** About this exercise **
Leave the pictures out and reproduce, exactly, the lines from the one with "نشریه جلوه هنر 2" through the end of the entries below.

** Material provided **
· · · · ·

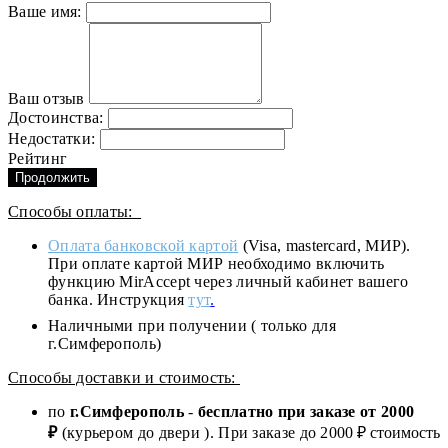
Ваше имя:
Ваш отзыв
Достоинства:
Недостатки:
Рейтинг
Продолжить
Способы оплаты:
Оплата банковской картой
(Visa, mastercard, МИР).
При оплате картой МИР необходимо включить
функцию MirAccept через личный кабинет вашего
банка. Инструкция
тут
.
Наличными при получении ( только для
г.Симферополь)
Способы доставки и стоимость:
по
г.Симферополь
-
бесплатно при заказе от
2000
₽
(курьером до двери ). При заказе до 2
000
₽ стоимость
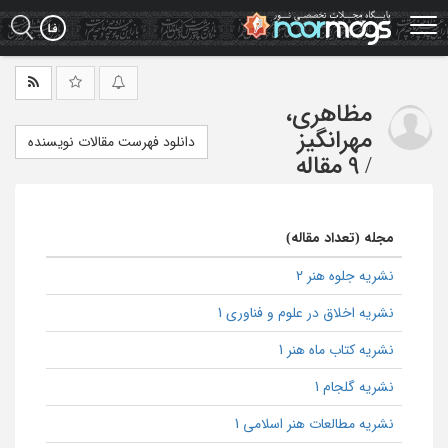
Ski
t
mai
conten
مظاهری،
مهرانگیز
دانلود فهرست مقالات نویسنده
/
9 مقاله
مجله (تعداد مقاله)
نشریه جلوه هنر 2
نشریه اخلاق در علوم و فناوری 1
نشریه کتاب ماه هنر 1
نشریه گلجام 1
نشریه مطالعات هنر اسلامی 1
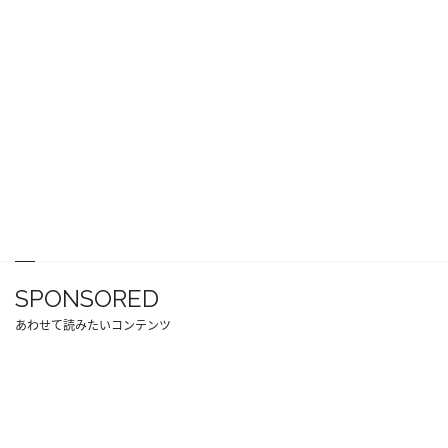
SPONSORED
あわせて読みたいコンテンツ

· · · · ·

** Finished task **
نشریه جلوه هنر 2
نشریه اخلاق در علوم و فناوری 1
نشریه کتاب ماه هنر 1
نشریه گلجام 1
نشریه مطالعات هنر اسلامی 1
SPONSORED
あわせて読みたいコンテンツ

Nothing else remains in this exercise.